The appeals board affirmed the decision of the trial court. The appeals board held that in the absence of a permanent medical impairment rating, there is not statutory mechanism by which the trial court can award permanent partial disability benefits.


Tonya Baker v. Electrolux, et al.

Docket No. 2017-06-0070
Filed October 20, 2017
State File No. 752513-2016

Posture: This is a case before the Appeals Board on an interlocutory appeal filed by the employee, and the dispute was whether the employee is entitled to a second authorized treating physician.

Employee alleged suffering injuries to her back on September 19, 2016 when she slipped and fell in water. Employer accepted the claim as compensable and provided a panel from which the Employee chose Dr. Daniel Burval. Employee became dissatisfied with Dr. Burval because she believed he was not being thorough and she did not like the way he examined her. The trial court ordered the Employer to provide a new panel of physicians to Employee.

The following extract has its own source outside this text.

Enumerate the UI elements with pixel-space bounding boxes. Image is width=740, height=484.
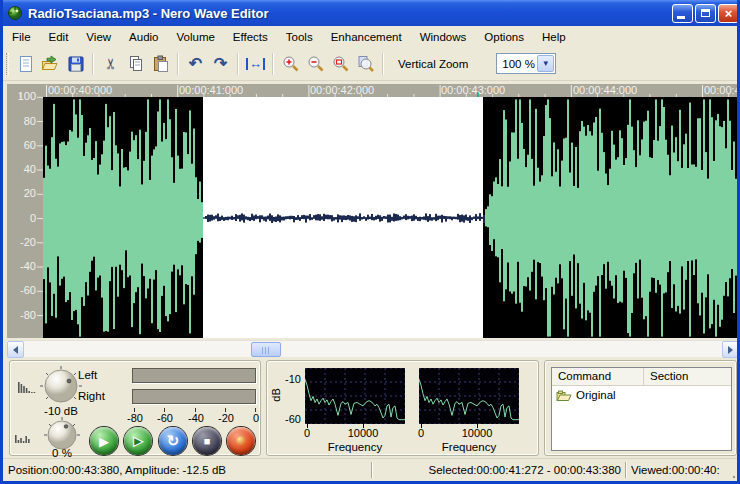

The appeals board reversed the decision of the trial court. The appeals board found that there was no proof that Dr. Burval had declined to see the Employee or that she had made any attempt to continue seeing him. The appeals board further found that the Employer remains ready and willing to authorize additional reasonable and necessary medical treatment with Dr. Burval. Given these circumstances, they concluded that Employee has an authorized treating physician in compliance with TCA §50-6-204 and is not entitled to a new one. Finally, the board held that while the Employee may be dissatisfied with her panel selection, she has pointed to no authority that would require Employer to provide another panel of physicians under the circumstances presented.